The 2005–06 season was Port Vale's 94th season of football in the English Football League, and second successive season in League One. They finished in mid-table, and exited the League Cup at the First Round and the League Trophy at the Second Round. In the FA Cup, Vale made it to the Fourth Round, where they were knocked out 3–1 by top-flight Aston Villa. Foyle's efforts to build a promotion-winning team were boosted when Vale gained striker Leon Constantine, but his efforts were hindered with the sales of both Sam Collins and Billy Paynter.

Overview

League One
The pre-season saw Martin Foyle sign Micky Bell and Hector Sam on free transfers from Bristol City and Wrexham respectively.
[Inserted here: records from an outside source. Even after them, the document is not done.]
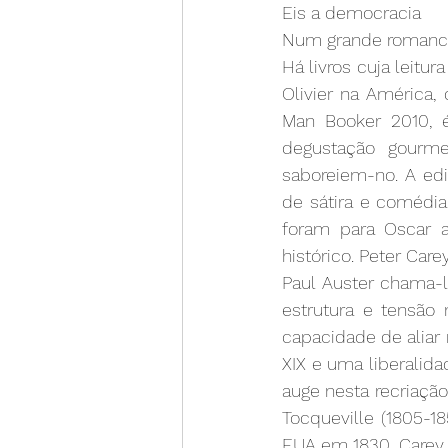
Eis a democracia
Num grande romance,
Há livros cuja leitu
Olivier na América,
Man Booker 2010, 
degustação gourme
saboreiem-no. A edi
de sátira e comédia 
foram para Oscar an
histórico. Peter Car
Paul Auster chama-l
estrutura e tensão 
capacidade de aliar 
XIX e uma liberalid
auge nesta recriaçã
Tocqueville (1805-1
EUA em 1830. Carey o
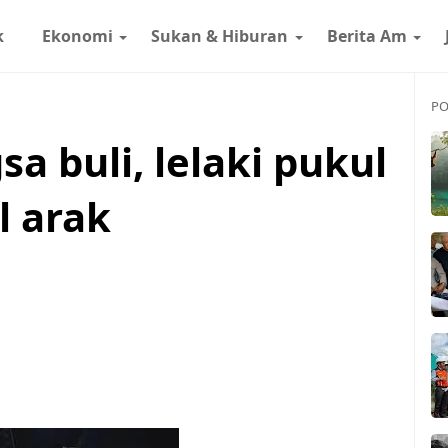
k
Ekonomi
Sukan & Hiburan
Berita Am
PO
a buli, lelaki pukul
l arak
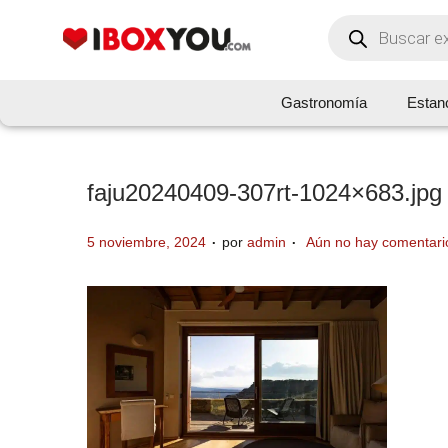
Gastronomía
Estan
faju20240409-307rt-1024×683.jpg
.
.
P
5 noviembre, 2024
por
admin
Aún no hay comentari
u
b
l
i
c
a
d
He also took in promising young striker Chris Cornes on loan from Wolverhampton Wanderers, who would impress in a Vale shirt.

The season started with fourteen points from seven games to launch the club's promotion bid. After three defeats the Vale then entered a long period of inconsistent form. In September, Darrell Clarke joined on loan from Hartlepool United, though he would play just the one game for the club. Gary Mulligan also arrived on loan from Sheffield United, and would find greater success in Burslem. The next month Foyle added to the squad by signing Michael Husbands from Walsall. In November, Sam Togwell joined on loan from Scunthorpe United, in an initial six week deal that was extended until the end of the season. Another long-term loan deal was struck with Leyton Orient for big defender Clayton Fortune, who would later turn down a permanent transfer to Vale Park after failing to agree on personal terms. Foyle also made possibly the best signing of his spell in charge at Vale, bringing striker Leon Constantine in from Torquay United for a £20,000 fee. However Foyle lost two big players, when key defender Sam Collins and promising striker Billy Paynter were sold to Hull City for £65,000 and £150,000 respectively, the pair leaving on loan deals until the January transfer window (when they would leave permanently). Four straight defeats followed this, emphasising the effect the sales had on the club's promotion bid. In January, Bell moved on to Cheltenham Town, and Hector Sam joined Walsall. In came Jason Talbot on loan from Mansfield Town, who joined the club permanently at the end of the season. Foyle also signed defender Mark McGregor from Blackpool, and midfielder Sean Doherty from ADO Den Haag. A sequence of two points in five games killed off the Vale's promotion hopes by April.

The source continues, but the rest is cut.